Return every entry in full, with no alterations.

(Stored data entries)
---------------

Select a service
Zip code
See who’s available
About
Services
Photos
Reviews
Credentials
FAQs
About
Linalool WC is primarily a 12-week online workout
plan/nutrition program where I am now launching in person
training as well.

---------------

[Expected answer]
Select a service
Zip code
See who’s available
About
Services
Photos
Reviews
Credentials
FAQs
About
Linalool WC is primarily a 12-week online workout
plan/nutrition program where I am now launching in person
training as well.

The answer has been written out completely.